55- Ve o saatin ayağa kalkacağı gün, o suçlular (kabirlerde) bir saatin dışında kalmadıklarına yemin eder. İşte böyle çarptırılıyorlardı.

56- Ve o bilgi ve o inanç verilmişler: "Ant olsun ki siz Allah'ın yazgısındaki o harekete geçirilme gününe kadar kaldınız. İşte bu, o harekete geçirilme günüdür. Fakat siz bilmezler idiniz" dedi.

57- Artık o gün haksızlık gerekçeleri yapanların fayda vermez ve (Allah'ın) azap etmeme istekleri de kabul edilmez.

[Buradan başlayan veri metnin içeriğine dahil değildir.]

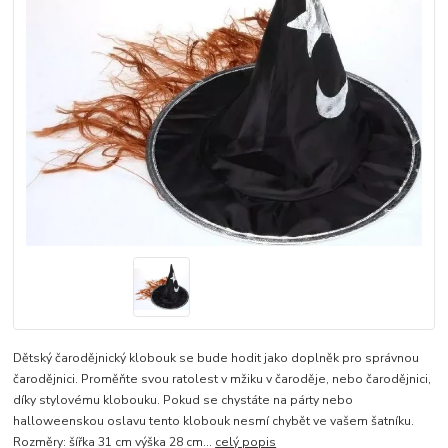
Dětský čarodějnický klobouk se bude hodit jako doplněk pro správnou
čarodějnici. Proměňte svou ratolest v mžiku v čaroděje, nebo čarodějnici,
díky stylovému klobouku. Pokud se chystáte na párty nebo
halloweenskou oslavu tento klobouk nesmí chybět ve vašem šatníku.
Rozměry: šířka 31 cm výška 28 cm...
celý popis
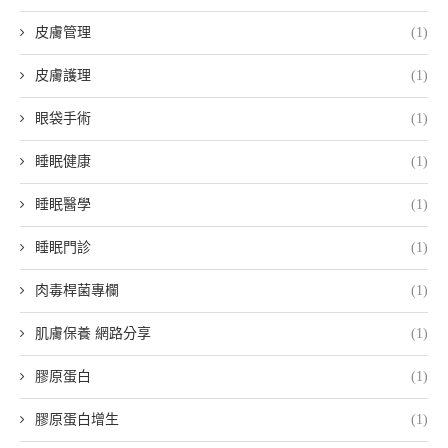
皮膚管理
(1)
皮膚護理
(1)
眼袋手術
(1)
睡眠健康
(1)
睡眠醫學
(1)
睡眠門診
(1)
肉毒桿菌專欄
(1)
肌膚保養 網路分享
(1)
膠原蛋白
(1)
膠原蛋白增生
(1)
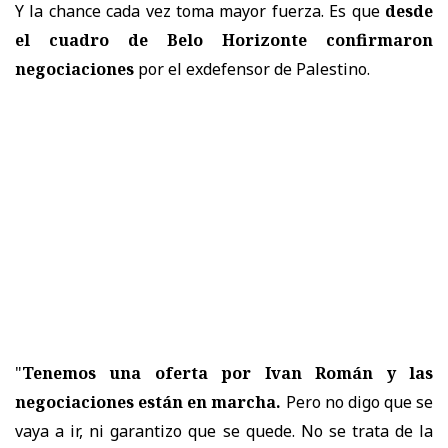
Y la chance cada vez toma mayor fuerza. Es que
desde
el cuadro de Belo Horizonte confirmaron
negociaciones
por el exdefensor de Palestino.
"
Tenemos una oferta por Ivan Román y las
negociaciones están en marcha.
Pero no digo que se
vaya a ir, ni garantizo que se quede. No se trata de la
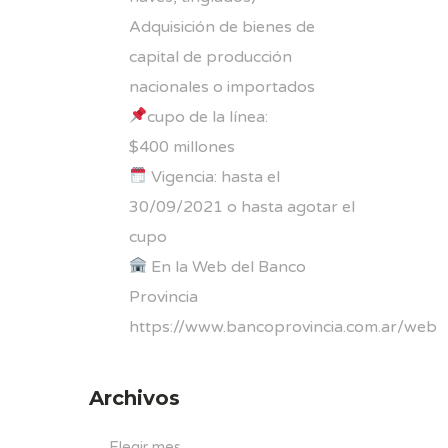
Adquisición de bienes de
capital de producción
nacionales o importados
cupo de la línea:
$400 millones
Vigencia: hasta el
30/09/2021 o hasta agotar el
cupo
En la Web del Banco
Provincia
https://www.bancoprovincia.com.ar/web
Archivos
Archivos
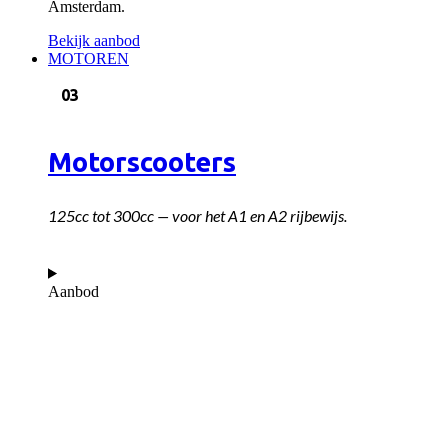
Amsterdam.
Bekijk aanbod
MOTOREN
03
Motorscooters
125cc tot 300cc — voor het A1 en A2 rijbewijs.
Aanbod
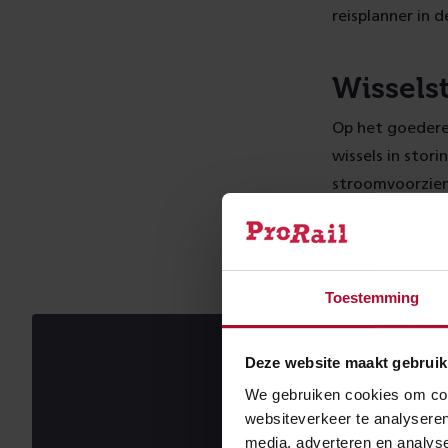
reisplanner in 
Wissels
Op het goedere
wissels in stor
stroomvoorzieni
lossen. Dit bet
Rotterdamse h
Toestemming
Deze website maakt gebruik
We gebruiken cookies om cont
websiteverkeer te analyseren
media, adverteren en analys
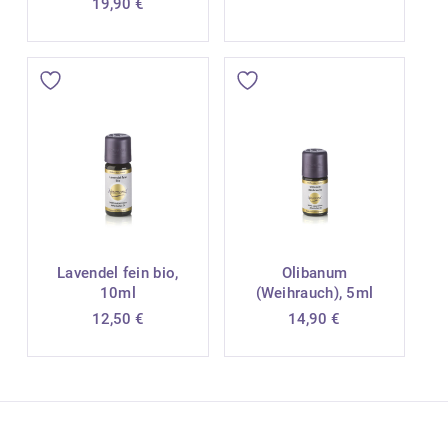
19,90
€
Lavendel fein bio,
Olibanum
10ml
(Weihrauch), 5ml
12,50
€
14,90
€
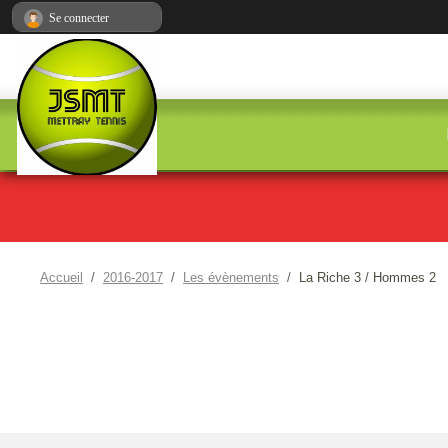
Panneau de gestion des cookies
Se connecter
Accueil
2016-2017
Les évènements
La Riche 3 / Hommes 2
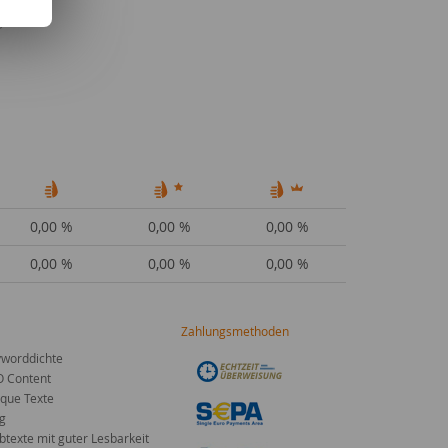
lgemein
0,00 %
0,00 %
0,00 %
0,00 %
0,00 %
0,00 %
Zahlungsmethoden
worddichte
O Content
que Texte
g
texte mit guter Lesbarkeit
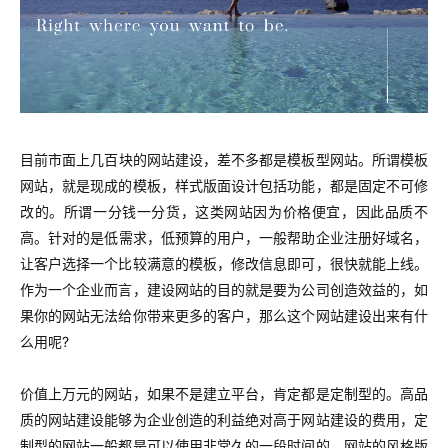
目前市面上
几百块的网站建设，差不多都是模板型网站。所谓模板
网站，就是现成的模板，样式版面设计包括功能，都是固定不可修
改的。所谓一分钱一分货，这类网站因为价格便宜，因此品质不
高。
针对的是低需求，低预算的用户，一般帮助企业注册好域名，
让客户选择一个比较满意的模板，修改信息即可，很快就能上线。
作为一个企业而言，建设网站的目的就是要为公司创造效益的，如
果你的网站无法给你带来更多的客户，那么这个网站建设出来有什
么用呢?
价值上万元的网站，如果不是建立平台，肯定都是定制型的。高品
质的网站建设能够为企业创造的利益绝对高于网站建设的费用，定
制型的网站一般都是可以使用非常久的一段时间的，网站的风格版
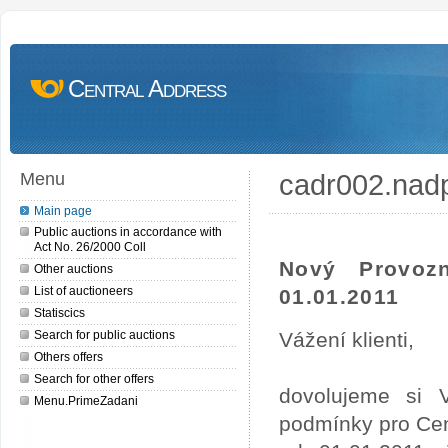
Central Address
cadr002.nad
Menu
Main page
Public auctions in accordance with
Act No. 26/2000 Coll
Nový Provoz
Other auctions
List of auctioneers
01.01.2011
Statiscics
Search for public auctions
Vážení klienti,
Others offers
Search for other offers
dovolujeme si 
Menu.PrimeZadani
podmínky pro Cen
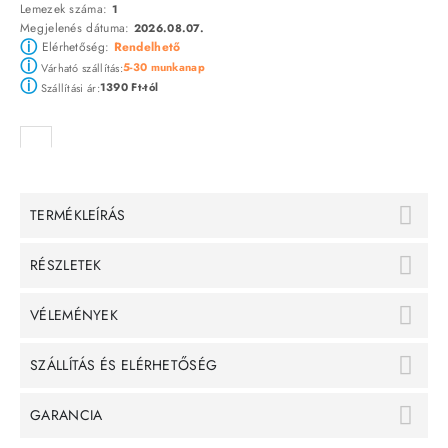
Lemezek száma:
1
Megjelenés dátuma:
2026.08.07.
ⓘ
Elérhetőség:
Rendelhető
ⓘ
5-30 munkanap
Várható szállítás:
ⓘ
1390 Ft-tól
Szállítási ár:
TERMÉKLEÍRÁS
RÉSZLETEK
VÉLEMÉNYEK
SZÁLLÍTÁS ÉS ELÉRHETŐSÉG
GARANCIA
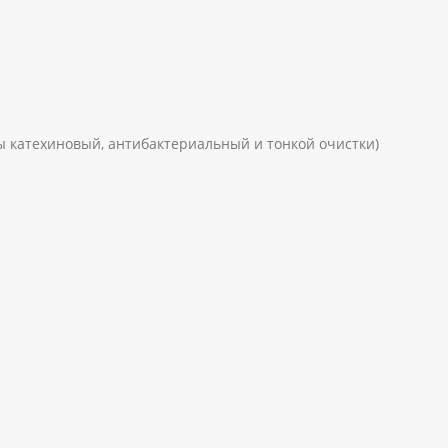
 катехиновый, антибактериальный и тонкой очистки)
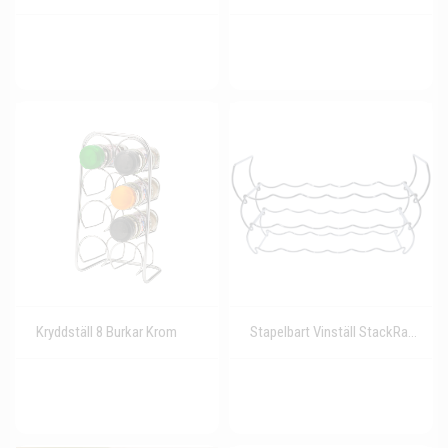
Kryddställ 8 Burkar Krom
Stapelbart Vinställ StackRack 18 Flaskor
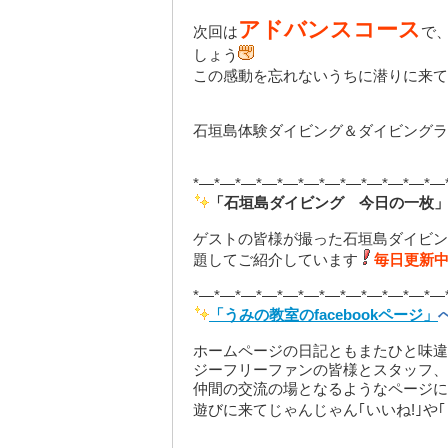
アドバンスコース
次回は
で
しょう
この感動を忘れないうちに潜りに来て
石垣島体験ダイビング＆ダイビングラ
*—*—*—*—*—*—*—*—*—*—*—*—
「石垣島ダイビング 今日の一枚」
ゲストの皆様が撮った石垣島ダイビン
題してご紹介しています
毎日更新
*—*—*—*—*—*—*—*—*—*—*—*—
「うみの教室のfacebookページ」
ホームページの日記ともまたひと味違
ジーフリーファンの皆様とスタッフ、
仲間の交流の場となるようなページに
遊びに来てじゃんじゃん｢いいね!｣や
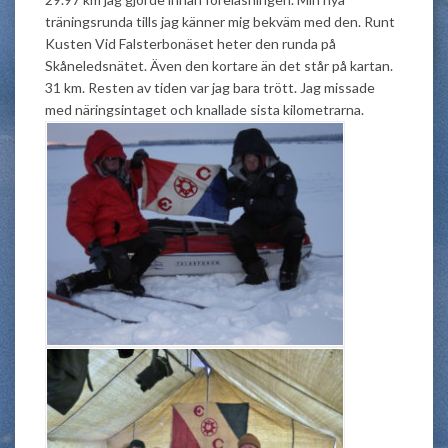
träningsrunda tills jag känner mig bekväm med den. Runt
Kusten Vid Falsterbonäset heter den runda på
Skåneledsnätet. Även den kortare än det står på kartan.
31 km. Resten av tiden var jag bara trött. Jag missade
med näringsintaget och knallade sista kilometrarna.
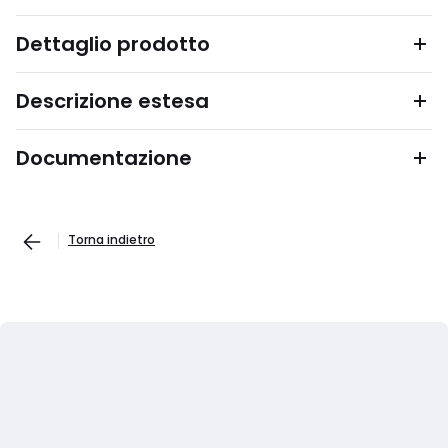
Dettaglio prodotto
Descrizione estesa
Documentazione
Torna indietro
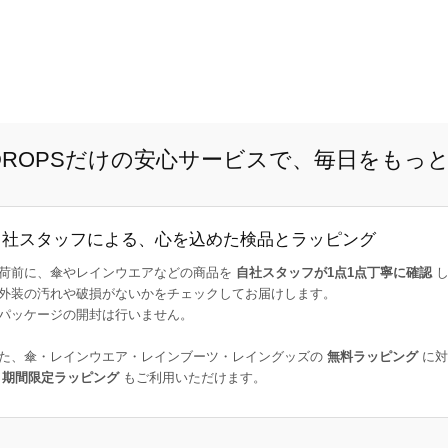
E DROPSだけの安心サービスで、毎日をもっ
自社スタッフによる、心を込めた検品とラッピング
荷前に、傘やレインウエアなどの商品を
自社スタッフが1点1点丁寧に確認
し
外装の汚れや破損がないかをチェックしてお届けします。
パッケージの開封は行いません。
た、傘・レインウエア・レインブーツ・レイングッズの
無料ラッピング
に対
た
期間限定ラッピング
もご利用いただけます。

58- Ve ant olsun ki biz o insanlara bu okunan (Kur'an) da her örnekten ortaya koyduk. Ve ant olsun ki eğer onlara (gözle görülen) bir ayet getirsen, o (gerçeği) örtenler kesinlikle: "Siz geçersizcilerden başkası değilsiniz" diyeceklerdi.

59- Allah, bilmezlerin kalplerine işte böyle damga vurur.

60-  Artık direnip gayret et. Şüphesiz ki Allah'ın söz vermesi bir gerçektir. Ve kesinkes inanmazlar seni (n direncini) hafifletmesinler.